▸ **EXERCISE REQUIREMENTS**: When the string "Charter" occurs in a line of the records, show that line.

[Saved data entries]

::::::::

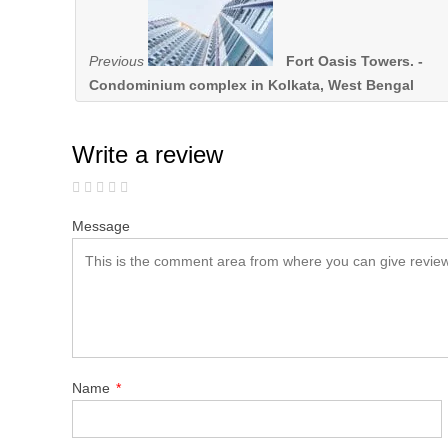
Previous
Fort Oasis Towers. -
Condominium complex in Kolkata, West Bengal
Write a review
Message
Name
*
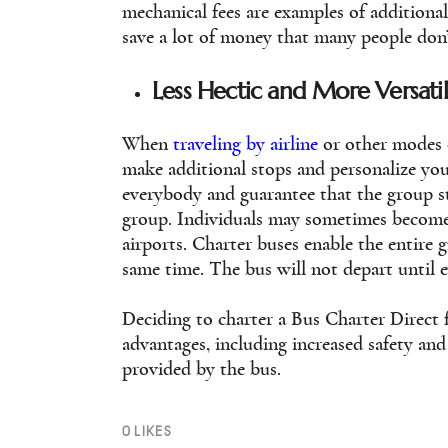
mechanical fees are examples of addition
save a lot of money that many people don’
Less Hectic and More Versati
When
traveling by airline
or other modes o
make additional stops and personalize your
everybody and guarantee that the group st
group. Individuals may sometimes become 
airports. Charter buses enable the entire 
same time. The bus will not depart until 
Deciding to charter a Bus Charter Direct 
advantages, including increased safety and 
provided by the bus.
0
LIKES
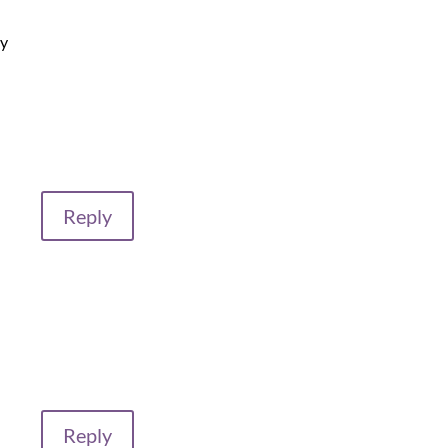
my
Reply
Reply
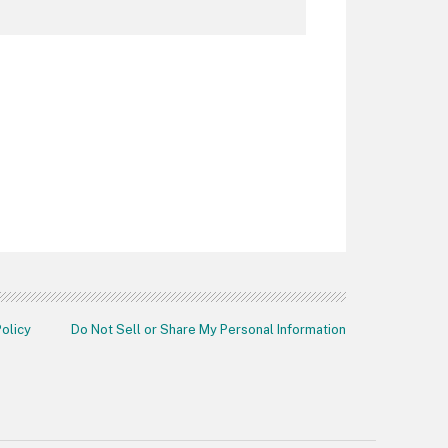
Policy
Do Not Sell or Share My Personal Information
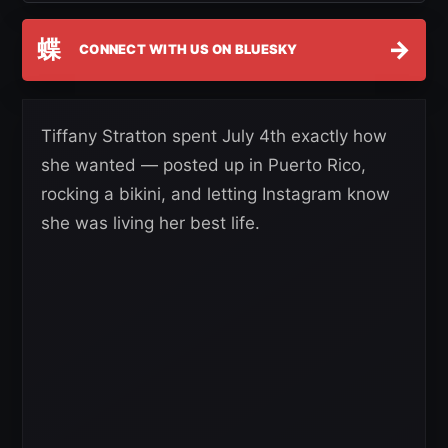
蝶
→
CONNECT WITH US ON BLUESKY
Tiffany Stratton spent July 4th exactly how
she wanted — posted up in Puerto Rico,
rocking a bikini, and letting Instagram know
she was living her best life.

::::::::

▸ **SOLUTION TO THE PROBLEM**:
airports. Charter buses enable the entire 
Deciding to charter a Bus Charter Direct 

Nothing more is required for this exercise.